Sonunda, bir saat kadar bir zaman geçtikten sonra, Mr. Bumble ve Sowerberry ve memur, mezara doğru koştular. Tam o sırada Papaz Efendi belirdi; hem yürüyor hem cübbesini giymeye çalışıyordu. Mr. Bumble, vaziyeti kurtarmak için bir iki çocuğa sille tokat savurdu ve Aziz Papaz Efendi dört dakikaya sıkıştırılabilecek kadar ölü gömme duası okuduktan sonra, cübbesini memura verip, çekip gitti.

“Haydi Bill!” dedi Sowerberry, mezar kazıcıya. “Doldur bakalım toprağı!”

Zor iş değildi; çünkü mezar öyle doluydu ki, en üstteki tabut, toprağın yüzünden birkaç karış aşağıdaydı. Mezar kazıcı, kürekle toprak atıp ayaklarıyla bastırdı. Küreğini omzuna vurdu, yürümeye koyuldu, eğlencenin bu kadar çabuk bittiğinden mırıltıyla şikâyet ederek arkasından gitti.

“Haydi azizim!” dedi Bumble, adamın sırtına hafifçe vurarak. “Bahçeyi kapayacaklar.”

Mezar başında yer aldığından beri, hiçbir harekette bulunmayan adam kımıldadı, başını kaldırıp kendisine hitap eden adama baktı, ileri doğru birkaç adım attı ve düşüp bayıldı. Deli ihtiyar kadın (cenazecinin çoktan almış olduğu) mantosunu aramakla öyle meşguldü ki, ona dikkat edecek hâli yoktu; böylece adamın üstüne bir teneke soğuk su boşalttılar.
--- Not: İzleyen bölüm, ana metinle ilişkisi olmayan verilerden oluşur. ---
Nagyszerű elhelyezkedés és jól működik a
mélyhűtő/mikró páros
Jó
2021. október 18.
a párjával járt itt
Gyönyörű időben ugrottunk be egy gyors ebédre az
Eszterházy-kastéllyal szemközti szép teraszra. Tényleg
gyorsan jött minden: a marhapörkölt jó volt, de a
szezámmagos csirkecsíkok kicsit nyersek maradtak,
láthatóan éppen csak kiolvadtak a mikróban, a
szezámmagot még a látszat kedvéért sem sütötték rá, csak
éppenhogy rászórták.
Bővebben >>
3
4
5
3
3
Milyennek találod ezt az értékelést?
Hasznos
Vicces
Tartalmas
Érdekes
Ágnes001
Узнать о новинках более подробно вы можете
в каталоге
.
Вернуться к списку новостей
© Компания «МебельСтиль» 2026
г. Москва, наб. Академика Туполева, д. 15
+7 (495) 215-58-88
Kendine gelince sağ salim kilise bahçesinden çıkarıp kapıyı kapadılar, her ikisi de yoluna gitti.

“İşte böyle Oliver.” dedi Sowerberry eve dönerlerken. “Hoşuna gitti mi bakalım?”
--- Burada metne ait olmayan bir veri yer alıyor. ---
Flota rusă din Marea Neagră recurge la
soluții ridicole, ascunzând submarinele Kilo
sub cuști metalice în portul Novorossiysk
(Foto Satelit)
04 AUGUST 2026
“Epey gitti efendim, teşekkür ederim.” dedi Oliver epey bir tereddütten sonra. “Ama pek de değil efendim.”

“Çok geçmeden alışırsın Oliver.” dedi Sowerberry. “Alıştın mı bir kere, bitti gitti demektir.”

Oliver, “Mr. Sowerberry’nin bu alışması acaba ne kadar sürdü?” diye düşünüp duruyordu. Ama sual sormaktan çekindi; dükkâna yürümekle yetindi, gördüklerini, duyduklarını düşünmek yetiyordu ona.